===== PRIVACY =====

  * **Where is LUCY storing and processing data?** This information can be obtained by finding out where the data is being hosted. Lucy can be installed On-Site or on a cloud server. If installed on a cloud server, all data is stored on that specific server.

  * **Where is data sent?** It’s also important to remember that data can be moved around between an app’s different data centers. That depends on the feature used in LUCY. As you can see in [[network_communication_-_lucy_--_internet|this chapter]], LUCY uses some connections to centralized servers (e.g. update server). But no personalized information that falls under GDPR ever gets transmitted.

  * **Data processing agreement**: Please visit this [[company_application_and_data_security|chapter]]


  * **Protecting personal data**: It is crucial for users to have good security measures in place to protect personal data against alteration, loss and unofficial processing.

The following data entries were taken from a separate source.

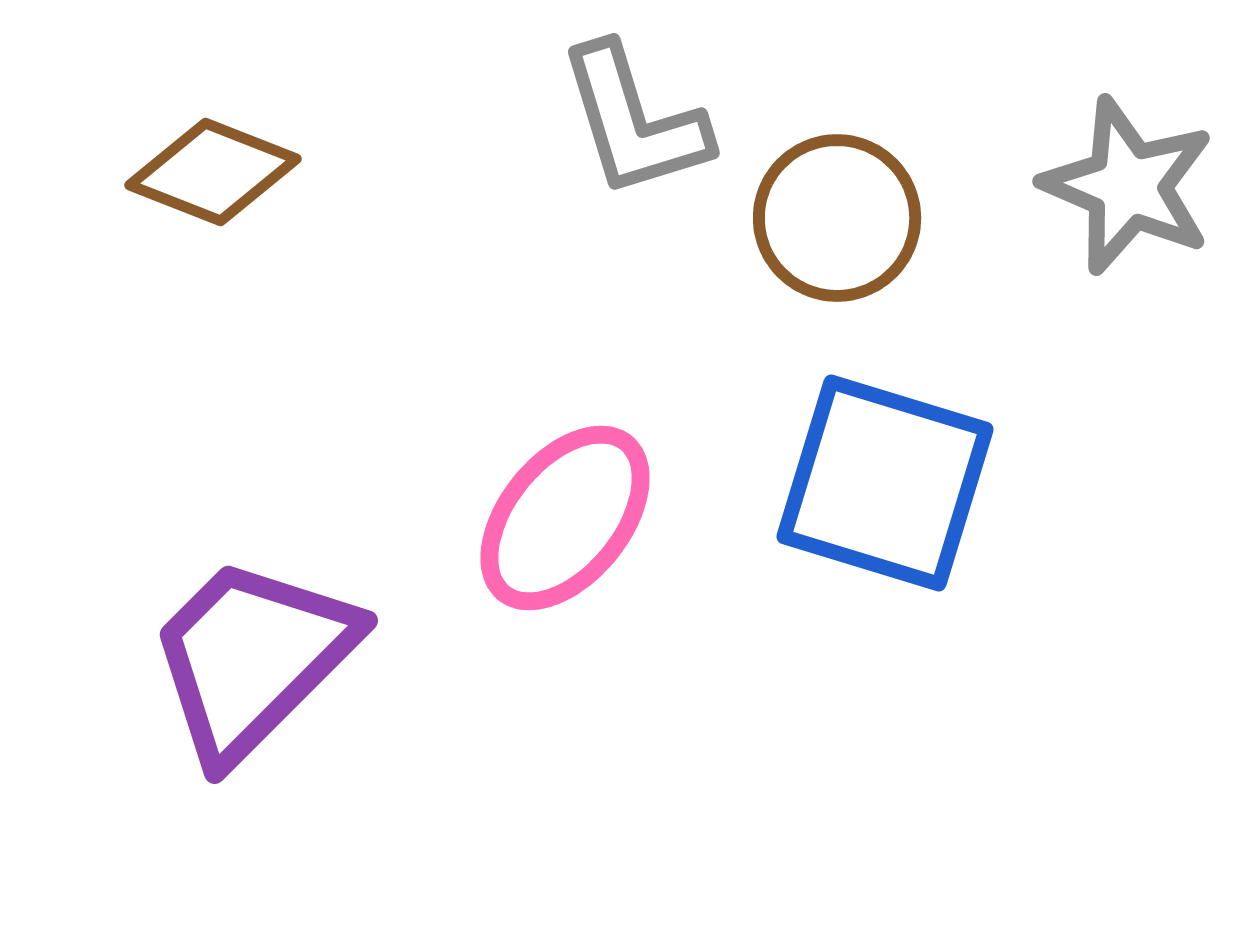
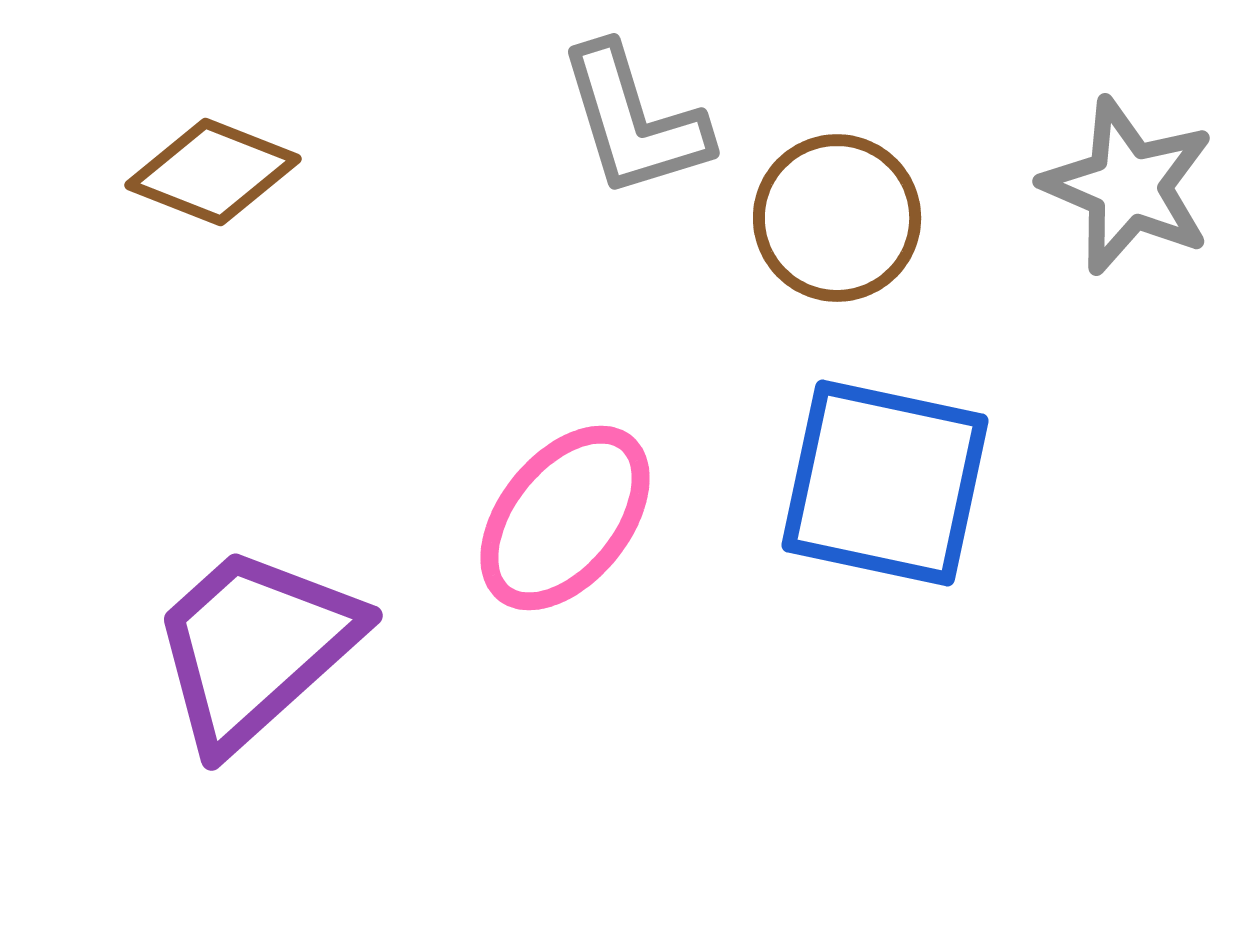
blue square: rotated 5 degrees counterclockwise
purple trapezoid: moved 3 px right, 11 px up; rotated 3 degrees clockwise
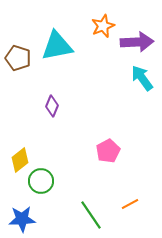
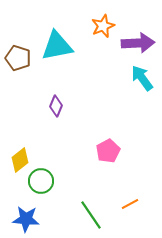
purple arrow: moved 1 px right, 1 px down
purple diamond: moved 4 px right
blue star: moved 4 px right; rotated 8 degrees clockwise
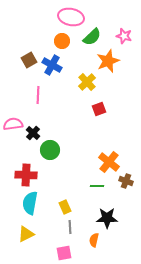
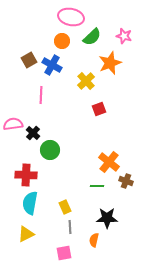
orange star: moved 2 px right, 2 px down
yellow cross: moved 1 px left, 1 px up
pink line: moved 3 px right
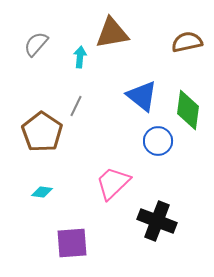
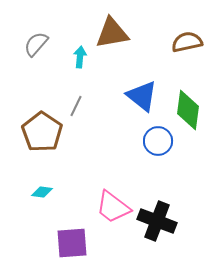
pink trapezoid: moved 24 px down; rotated 99 degrees counterclockwise
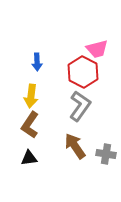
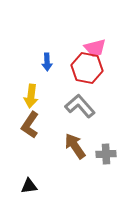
pink trapezoid: moved 2 px left, 1 px up
blue arrow: moved 10 px right
red hexagon: moved 4 px right, 4 px up; rotated 16 degrees counterclockwise
gray L-shape: rotated 76 degrees counterclockwise
gray cross: rotated 12 degrees counterclockwise
black triangle: moved 28 px down
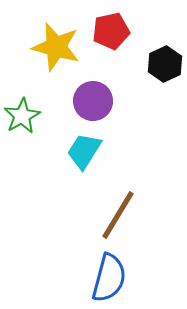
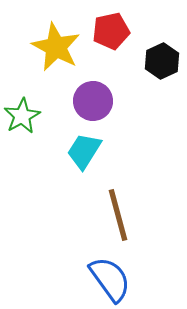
yellow star: rotated 12 degrees clockwise
black hexagon: moved 3 px left, 3 px up
brown line: rotated 46 degrees counterclockwise
blue semicircle: moved 1 px right, 1 px down; rotated 51 degrees counterclockwise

Lucy encrypts the data and offers many possibilities to [[security_considerations|secure access to the data]]. But this hardening must be done by the LUCY client.


  * **Collecting personal data**: In certain countries (e.g. Germany), you are not allowed to collect personalized data (e.g. who failed a phishing simulation and who did not pass a training). In such a case you need to [[confidentiality_of_campaign_data|enable anonymous mode in LUCY]].